Dad said the best way to know what a person is truly made of is to cut them open. Despite being the disciplinarian in our home, he was fair and kind-hearted, unlike some of the aloof men my cousins called father. I used to think my dad was made of starch because his frame reminded me of an overgrown tuber of yam. I was thirteen the night I found out how wrong I was.
I was startled by the sound of his fist-sized bunch keys hitting the laminate floor. Dad shuffled across our threshold, moving as though his legs were too heavy to lift. Mum let out a small whimper when she saw him, the smell of baked chicken trailing her from the kitchen. Dad planted one giant palm on the stark wall to steady himself. It was like watching a collapsing skyscraper in slow motion. He slunk down to the floor.
No one dared to touch Mum’s white walls, but I knew this was not why her mouth was ajar. This was the softest we had ever seen Dad, his mahogany head cradled in Mum’s lap, as though she were a plate. He looked more like the amala Grandma makes on Sundays; thick, steaming stew sliding from top to bottom then pooling around it. But the red substance congealing on his bald head was not the spicy comfort food I had been raised with.

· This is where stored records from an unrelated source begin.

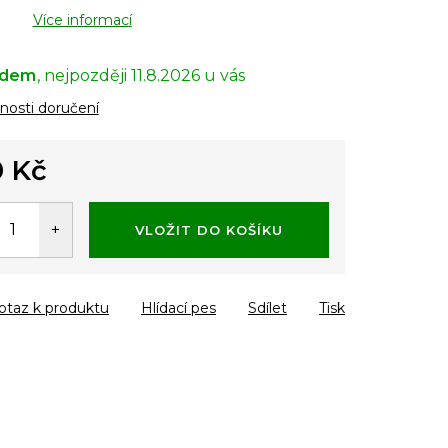
Více informací
adem
11.8.2026
osti doručení
 Kč
á
VLOŽIT DO KOŠÍKU
otaz k produktu
Hlídací pes
Sdílet
Tisk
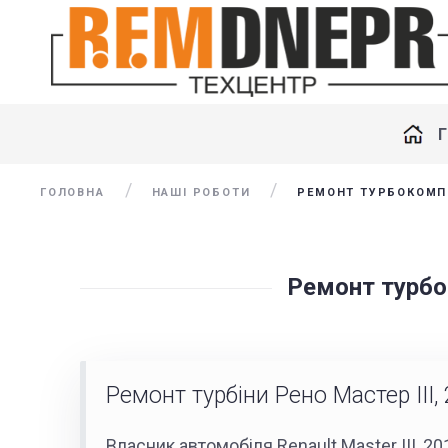
ГОЛОВНА
НАШІ РОБОТИ
РЕМОНТ ТУРБОКОМПРЕ
Ремонт турбок
Ремонт турбіни Рено Мастер III, 
Власник автомобіля Renault Master III, 20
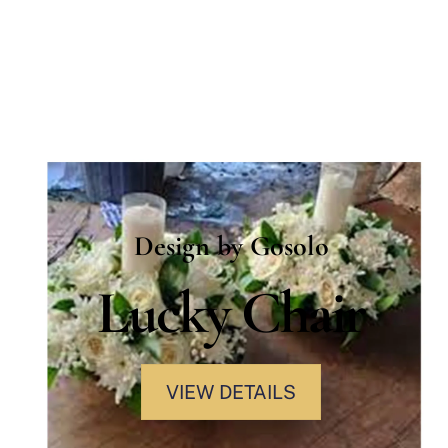
Design by Gosolo
Lucky Chair
VIEW DETAILS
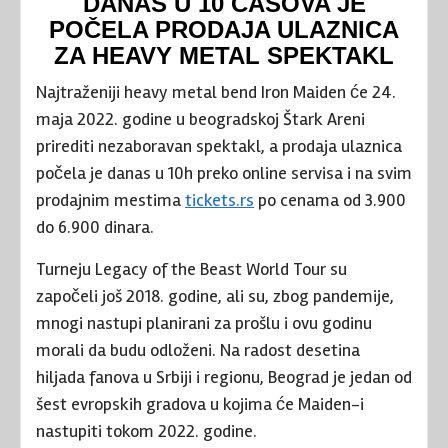
DANAS U 10 ČASOVA JE
POČELA PRODAJA ULAZNICA
ZA HEAVY METAL SPEKTAKL
Najtraženiji heavy metal bend Iron Maiden će 24.
maja 2022. godine u beogradskoj Štark Areni
prirediti nezaboravan spektakl, a prodaja ulaznica
počela je danas u 10h preko online servisa i na svim
prodajnim mestima
tickets.rs
po cenama od 3.900
do 6.900 dinara.
Turneju Legacy of the Beast World Tour su
započeli još 2018. godine, ali su, zbog pandemije,
mnogi nastupi planirani za prošlu i ovu godinu
morali da budu odloženi. Na radost desetina
hiljada fanova u Srbiji i regionu, Beograd je jedan od
šest evropskih gradova u kojima će Maiden-i
nastupiti tokom 2022. godine.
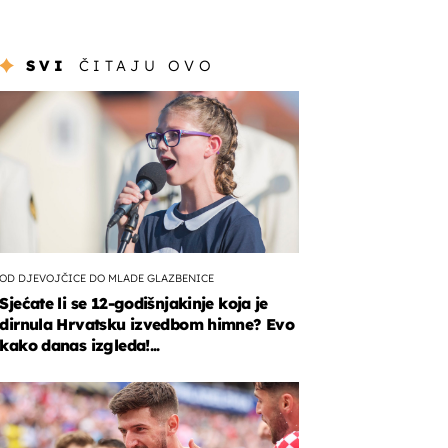
SVI
ČITAJU OVO
OD DJEVOJČICE DO MLADE GLAZBENICE
Sjećate li se 12-godišnjakinje koja je
dirnula Hrvatsku izvedbom himne? Evo
kako danas izgleda!...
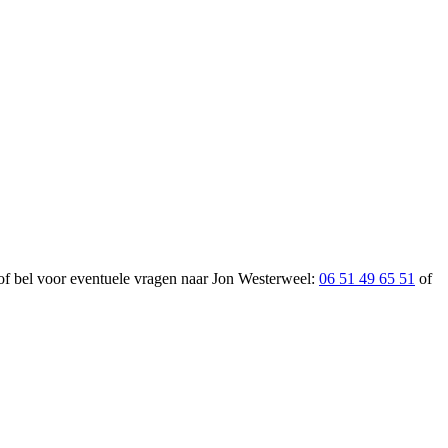
f bel voor eventuele vragen naar Jon Westerweel:
06 51 49 65 51
of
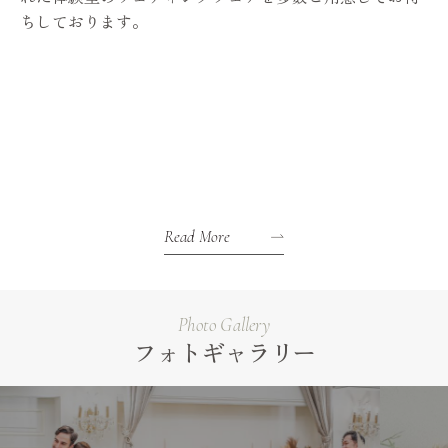
ちしております。
Read More
Photo Gallery
フォトギャラリー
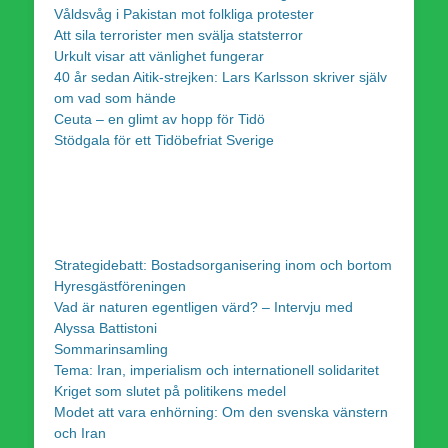
Våldsvåg i Pakistan mot folkliga protester
Att sila terrorister men svälja statsterror
Urkult visar att vänlighet fungerar
40 år sedan Aitik-strejken: Lars Karlsson skriver själv
om vad som hände
Ceuta – en glimt av hopp för Tidö
Stödgala för ett Tidöbefriat Sverige
Strategidebatt: Bostadsorganisering inom och bortom
Hyresgästföreningen
Vad är naturen egentligen värd? – Intervju med
Alyssa Battistoni
Sommarinsamling
Tema: Iran, imperialism och internationell solidaritet
Kriget som slutet på politikens medel
Modet att vara enhörning: Om den svenska vänstern
och Iran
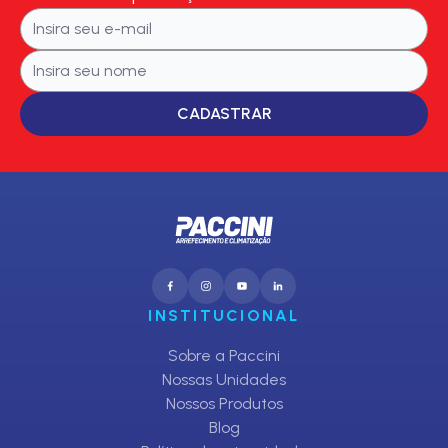
CADASTRAR
INSTITUCIONAL
Sobre a Paccini
Nossas Unidades
Nossos Produtos
Blog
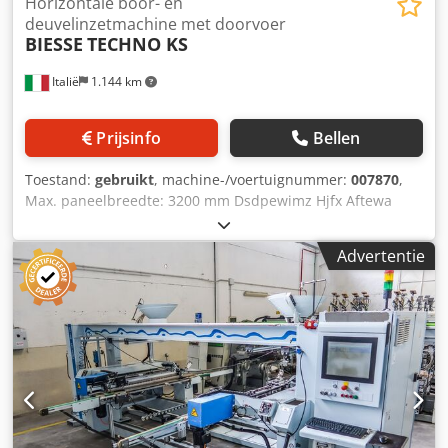
Horizontale boor- en
deuvelinzetmachine met doorvoer
BIESSE
TECHNO KS
Italië
1.144 km
Prijsinfo
Bellen
Toestand:
gebruikt
, machine-/voertuignummer:
007870
,
Max. paneelbreedte: 3200 mm Dsdpewimz Hjfx Aftewa
Max. paneellengte: 800 mm Aantal aggregaten: 2 Aantal
injectoren: 12
Advertentie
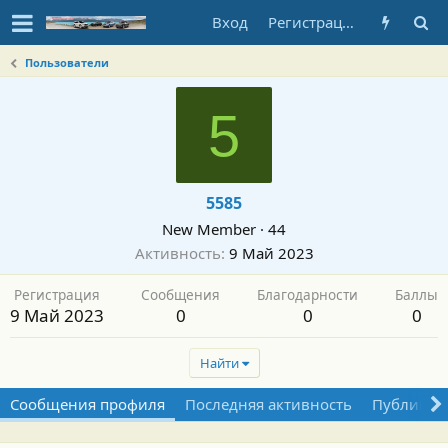
Вход
Регистрация
Пользователи
5
5585
New Member
·
44
Активность
9 Май 2023
Регистрация
Сообщения
Благодарности
Баллы
9 Май 2023
0
0
0
Найти
Сообщения профиля
Последняя активность
Публикац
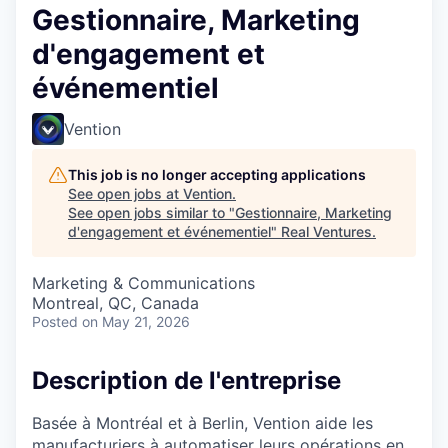
Gestionnaire, Marketing
d'engagement et
événementiel
Vention
This job is no longer accepting applications
See open jobs at
Vention
.
See open jobs similar to "
Gestionnaire, Marketing
d'engagement et événementiel
"
Real Ventures
.
Marketing & Communications
Montreal, QC, Canada
Posted
on May 21, 2026
Description de l'entreprise
Basée à Montréal et à Berlin, Vention aide les
manufacturiers à automatiser leurs opérations en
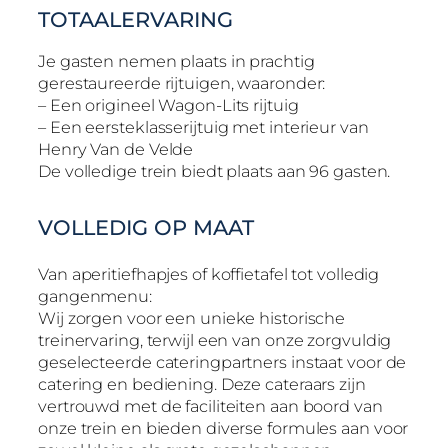
TOTAALERVARING
Je gasten nemen plaats in prachtig
gerestaureerde rijtuigen, waaronder:
– Een origineel Wagon-Lits rijtuig
– Een eersteklasserijtuig met interieur van
Henry Van de Velde
De volledige trein biedt plaats aan 96 gasten.
VOLLEDIG OP MAAT
Van aperitiefhapjes of koffietafel tot volledig
gangenmenu:
Wij zorgen voor een unieke historische
treinervaring, terwijl een van onze zorgvuldig
geselecteerde cateringpartners instaat voor de
catering en bediening. Deze cateraars zijn
vertrouwd met de faciliteiten aan boord van
onze trein en bieden diverse formules aan voor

Dad whispered something to Mum. She stopped singing “How Great Thou Art” and, although I could not hear what he had said, Mum hushed him, gently. His face, beaten and pounded, contorted every so often. And then, after the second or third time, Mum shouted for Frances with an urgency of voice I’d never heard before.
“Phone for an ambulance, ngwa!” When she mixed English with Igbo it always unnerved me.
“I’ll call an ambulance Mum,” said Frances, my brother, snatching my phone from my hand. “Password?”
I silently presented my thumb, unlocking the screen.
As if each of Frances’s blinks made life fast forward, before I knew it, paramedics were suddenly at our door.
I remember the bloodied palm print on the wall.
It looked darker than I thought possible, and each fingerprint was just as precise and perfectly formed as I’d seen in movies.
As Dad was wheeled into the ambulance, I sat on the stairs staring at the blood spatter I would later liken to a Rorschach test, after learning the term in my A-level psychology class. That was the night I discovered my father was made of fear and resilience, not starch as I thought, or privilege, like his attackers believed.
Days later, I heard Mum on the phone to her sister: “Mr. Seymour hit first. He lives in the house at the end of our street and his family smiles when we pass. Usually. I thought they liked us?”
As she continued, I learned that Mr. Weber, Mr. Rossi and Mr. Adebayo joined in too, kicking and punching and spitting, not just at Dad, but also at his brand new car. It was time to teach the arrogant monkey a lesson. Mum cried when she said that line. I don’t know whether it was the brutality, the jealousy or the shock that Mr. Adebayo, a fellow Nigerian who had sat on our sofa and laughed at Dad’s jokes, said nothing when my father was called a monkey.
It shook us all.
Dad said the best way to know what a person is truly made of was to cut them open. I thought it was a weird thing to say since biology taught me that we are all blood and bones on the inside. But what he meant was that exteriors often are deceiving. Now, seeing my father broken taught me how revealing our fear and the fear of others can be.
That night, Frances and I learned that our skin was a sin; but how much penance would we need to pay until we are forgiven?